Happy New Year to old friends and new!

A while ago, I read Bill Bryson’s The Road to Little Dribbling: More Notes From a Small Island, in which he travels about Britain, often revisiting places he had written about in his 1995 book Notes From a Small Island. Many of the charming places he originally visited have since been overcome by “progress” and are sad shadows of their former selves. In concluding his updated travel journal, Bryson writes:

May I tell you what I would like to see? I would like to see a government that said:
‘We’re going to stop this preposterous obsession with economic growth at the cost of all else. Great economic success doesn’t produce national happiness. It produces Republicans and Switzerland. So we’re going to stop trying to be a powerhouse and instead concentrate on just being lovely and pleasant and civilized. We’re going to have the best schools and hospitals, the most comfortable public transport, the liveliest arts, the most useful and well-stocked libraries, the grandest parks, the cleanest streets, the most enlightened social policies.
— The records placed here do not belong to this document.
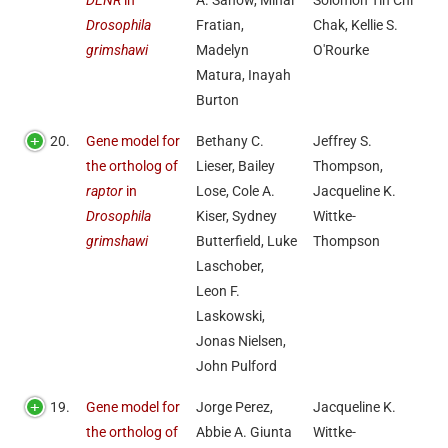
DENR
in
A. Sanow, Mihai
Solomon Tin Chi
Drosophila
Fratian,
Chak, Kellie S.
grimshawi
Madelyn
O'Rourke
Matura, Inayah
Burton
20.
Gene model for
Bethany C.
Jeffrey S.
the ortholog of
Lieser, Bailey
Thompson,
raptor
in
Lose, Cole A.
Jacqueline K.
Drosophila
Kiser, Sydney
Wittke-
grimshawi
Butterfield, Luke
Thompson
Laschober,
Leon F.
Laskowski,
Jonas Nielsen,
John Pulford
19.
Gene model for
Jorge Perez,
Jacqueline K.
the ortholog of
Abbie A. Giunta
Wittke-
In short, we’re going to be like Sweden, but with less herring and better jokes.’ Wouldn’t that be delightful?

My wish for Canada would be much the same. In the case of Canada, we could perhaps add politeness and kindness, and a deep regard for the well-being of our natural world. May our politicians find the honesty and strength to do the right thing. To put people before corporations. To erase the need for food banks while weaning Big Business from the public nipple. May we move forward into a better world in 2017.